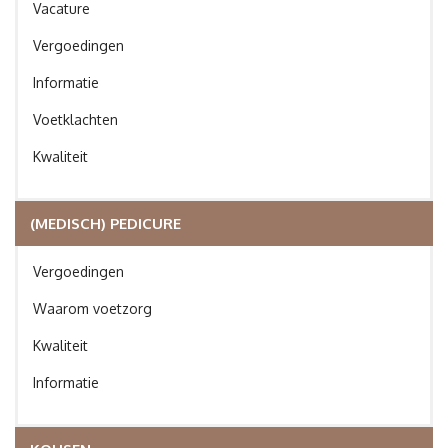
Vacature
Vergoedingen
Informatie
Voetklachten
Kwaliteit
(MEDISCH) PEDICURE
Vergoedingen
Waarom voetzorg
Kwaliteit
Informatie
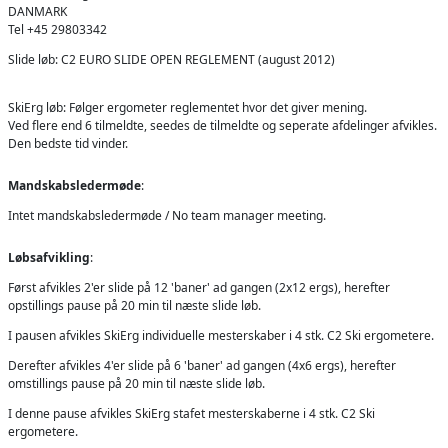
DANMARK
Tel +45 29803342
Slide løb: C2 EURO SLIDE OPEN REGLEMENT (august 2012)
SkiErg løb: Følger ergometer reglementet hvor det giver mening.
Ved flere end 6 tilmeldte, seedes de tilmeldte og seperate afdelinger afvikles.
Den bedste tid vinder.
Mandskabsledermøde
:
Intet mandskabsledermøde / No team manager meeting.
Løbsafvikling
:
Først afvikles 2'er slide på 12 'baner' ad gangen (2x12 ergs), herefter
opstillings pause på 20 min til næste slide løb.
I pausen afvikles SkiErg individuelle mesterskaber i 4 stk. C2 Ski ergometere.
Derefter afvikles 4'er slide på 6 'baner' ad gangen (4x6 ergs), herefter
omstillings pause på 20 min til næste slide løb.
I denne pause afvikles SkiErg stafet mesterskaberne i 4 stk. C2 Ski
ergometere.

=-=-=

Exercise aim
Write out the listing again word for word, but without its pictures.

Answer box
Vacature
Vergoedingen
Informatie
Voetklachten
Kwaliteit
(MEDISCH) PEDICURE
Vergoedingen
Waarom voetzorg
Kwaliteit
Informatie
DANMARK
Tel +45 29803342
Slide løb: C2 EURO SLIDE OPEN REGLEMENT (august 2012)
SkiErg løb: Følger ergometer reglementet hvor det giver mening.
Ved flere end 6 tilmeldte, seedes de tilmeldte og seperate afdelinger afvikles.
Den bedste tid vinder.
Mandskabsledermøde
:
Intet mandskabsledermøde / No team manager meeting.
Løbsafvikling
:
Først afvikles 2'er slide på 12 'baner' ad gangen (2x12 ergs), herefter
opstillings pause på 20 min til næste slide løb.
I pausen afvikles SkiErg individuelle mesterskaber i 4 stk. C2 Ski ergometere.
Derefter afvikles 4'er slide på 6 'baner' ad gangen (4x6 ergs), herefter
omstillings pause på 20 min til næste slide løb.
I denne pause afvikles SkiErg stafet mesterskaberne i 4 stk. C2 Ski
ergometere.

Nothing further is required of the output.